Ce projet de loi organique relative à la programmation et à la gouvernance des finances publiques constituera la troisième loi organique relative aux finances publiques, après les lois organiques relatives aux lois de finances (LOLF), du 1er août 2001, et aux lois de financement de la sécurité sociale (LOLFSS) du 2 août 2005. Son champ concernera cette fois les finances publiques prises dans leur ensemble, et non le cadre financier annuel d'une seule catégorie d'administrations publiques.
Elle répond à l'exigence juridique de transposer l'article 3 du Traité sur la stabilité, la coordination et la gouvernance (TSCG) tout en anticipant les futurs règlements communautaires. Les règles budgétaires sont en évolution permanente depuis deux ans : réforme du pacte de stabilité, adoption du TSCG, discussion des deux règlements qui constituent le two-pack. Le TSCG comprend 16 articles, dont 6 consacrés au pacte budgétaire ; seul l'article 3, qui contient la règle de solde, doit être transposé en droit interne.
Selon celle-ci, les États se fixent un objectif de solde de moyen terme (OMT) qui ne peut être supérieur à 0,5 point de PIB. Il est exprimé en termes de déficit structurel et non de déficit effectif, contrairement à la règle des 3 % du pacte de stabilité. Pour l'atteindre, les États définissent une trajectoire de solde structurel. En cas de dérapage, un mécanisme de correction automatique est prévu, qui doit être, selon le traité, à la fois automatique et respectueux des prérogatives des parlements nationaux, ce qui est une gageure. Le respect des règles est confié à des institutions indépendantes. Dans le projet de loi de programmation pour les années 2012 à 2017, la France retient comme OMT l'équilibre structurel, qu'il est prévu d'atteindre en 2016.

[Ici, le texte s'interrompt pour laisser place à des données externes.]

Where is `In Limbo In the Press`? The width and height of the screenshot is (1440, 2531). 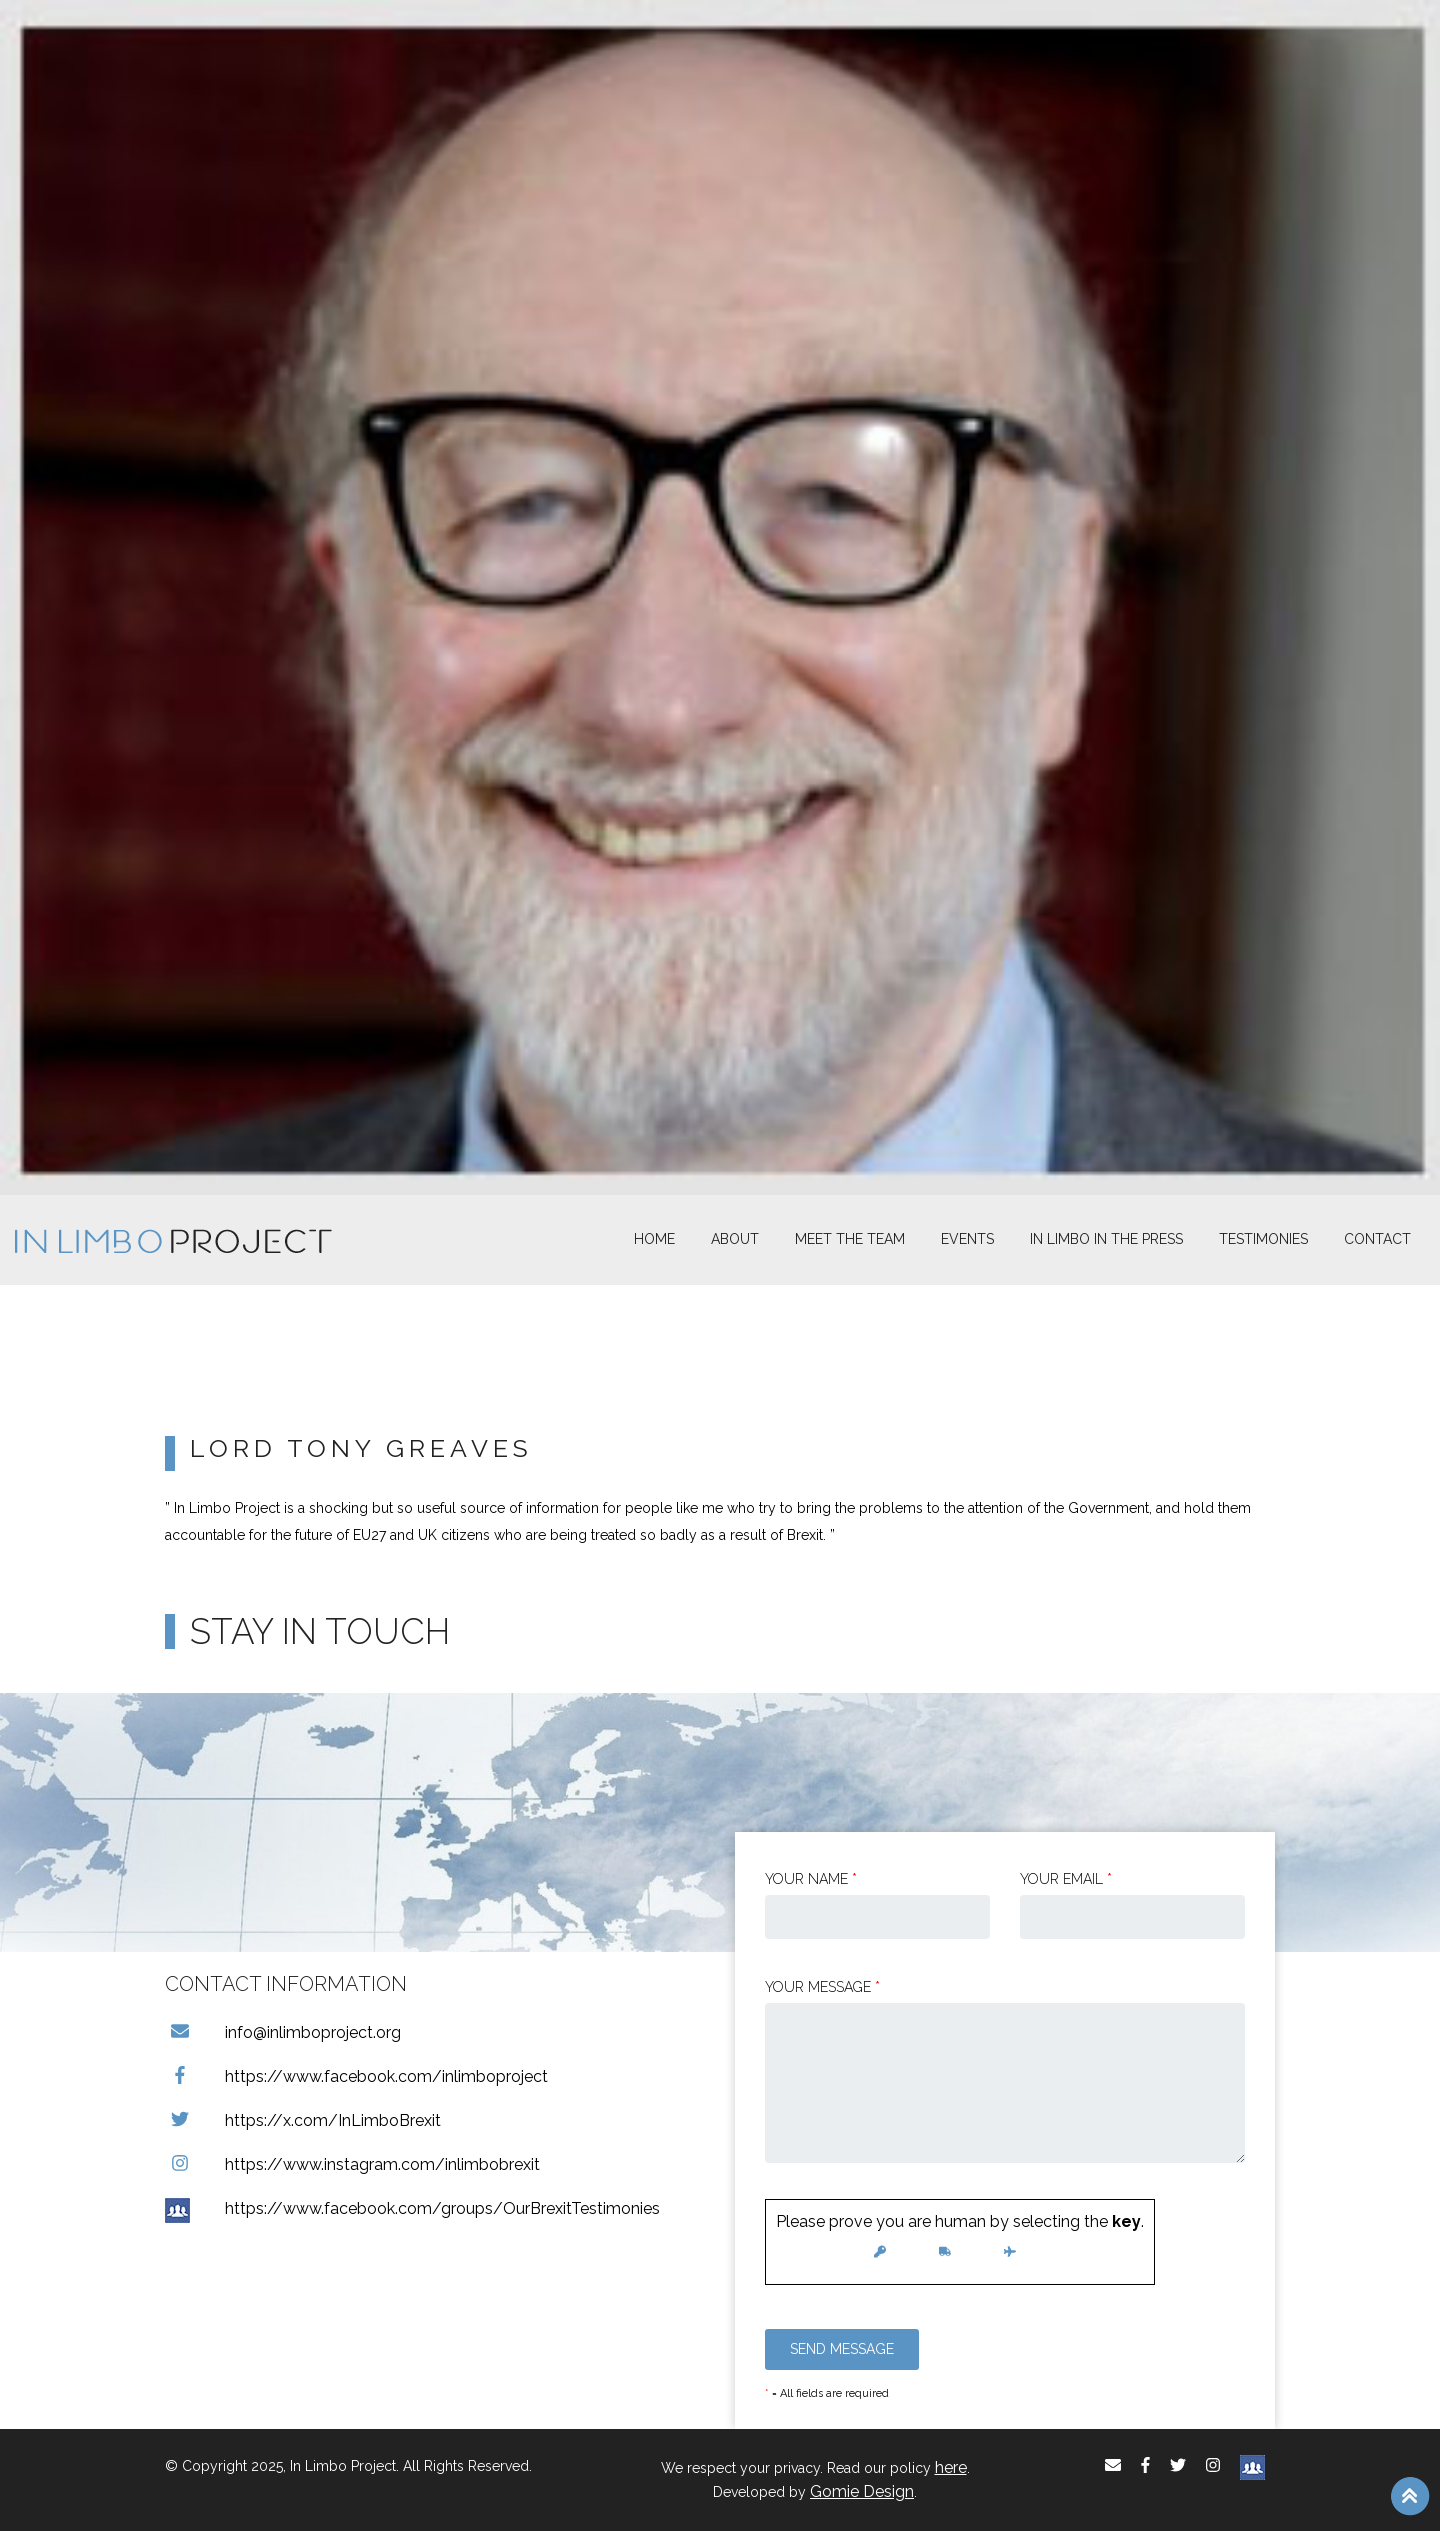 In Limbo In the Press is located at coordinates (1106, 1239).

Les interprétations juridiques du TSCG sont très différentes de l'interprétation originelle. La Commission européenne comme le Conseil constitutionnel ont considéré que les dispositions n'ont pas besoin d'être juridiquement contraignantes, rejoignant l'analyse développée par Nicole Bricq dès février 2012.
Le projet de loi organique se limite à poser le principe des différents volets de la règle (OMT, mécanisme de correction) et renvoie aux lois de programmation des finances publiques (LPFP) la définition du contenu. Si celles-ci ne sont pas juridiquement contraignantes, elles peuvent cependant être considérées comme permanentes, étant encadrées au niveau organique et devant, en pratique, être votées tous les deux ans pour actualiser et prolonger le budget triennal de l'Etat.
Nous devons aussi penser aux implications des règlements européens en cours de discussion. L'institution indépendante mentionnée dans le TSCG pour vérifier le respect des règles budgétaires rejoint le conseil budgétaire prévu par le two-pack. Le Haut Conseil des finances publiques (HCFP) sera notre conseil budgétaire.
Selon le two-pack, les prévisions économiques doivent être « réalisées » ou « avalisées » par un conseil budgétaire indépendant. C'est le sens de la procédure d'avis du Haut Conseil. Le texte du règlement, tel que proposé par le Parlement européen, mentionne des prévisions non seulement indépendantes, mais aussi « crédibles ». Cette précision est utile : on a vu, au Royaume-Uni par exemple, que des prévisions indépendantes n'étaient pas toujours crédibles. Des amendements seront proposés en ce sens.
Ce texte répond également à une exigence économique : se doter d'une règle crédible pour éviter une augmentation des taux d'intérêt. L'objectif de la politique de réduction du déficit est l'allègement du poids de la dette publique, dont le niveau est proche de 90 % du PIB, afin de le rendre soutenable. A cet égard, on peut imaginer plusieurs scénarios pour la France, tout en restant dans le cadre du TSCG : si elle utilise, dans une démarche vertueuse, toutes les marges de manoeuvres offertes par le traité (déficit de 0,5 point de PIB tant que la dette est supérieure à 60 points de PIB, puis 1 % après), la dette se stabilisera dans quelques décennies autour de 30 points de PIB. Si elle utilise non seulement les marges offertes par le traité, mais aussi les possibilités de dérapage de 0,5 point de PIB « tolérées », la dette se stabilisera dans quelques décennies autour de 45 points de PIB. Tel est le sentier dans lequel peut s'inscrire notre trajectoire financière.
La France n'a pas un bon palmarès en matière de respect de ses programmations et certains doutent de sa conversion à la discipline budgétaire. Ce passif justifie l'adoption de nouvelles règles afin de consolider notre crédibilité budgétaire et rester durablement dans un équilibre vertueux.